Instructions to follow. Output each entry that follows exactly. Images stay out.

Extracted data.
****

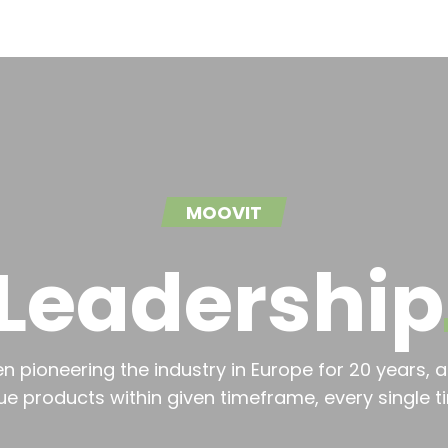
MOOVIT
Leadership
 pioneering the industry in Europe for 20 years, a
ue products within given timeframe, every single t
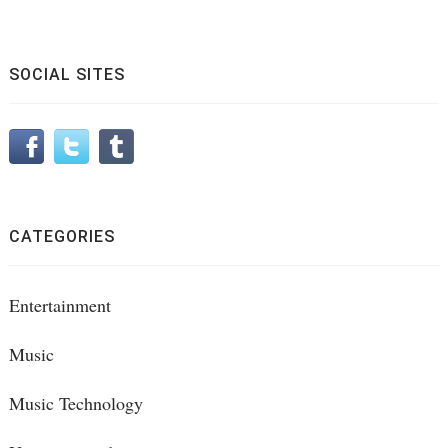
SOCIAL SITES
CATEGORIES
Entertainment
Music
Music Technology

****

Task solution.
MOOVIT
Leadership
 pioneering the industry in Europe for 20 years, a
ue products within given timeframe, every single t
SOCIAL SITES
CATEGORIES
Entertainment
Music
Music Technology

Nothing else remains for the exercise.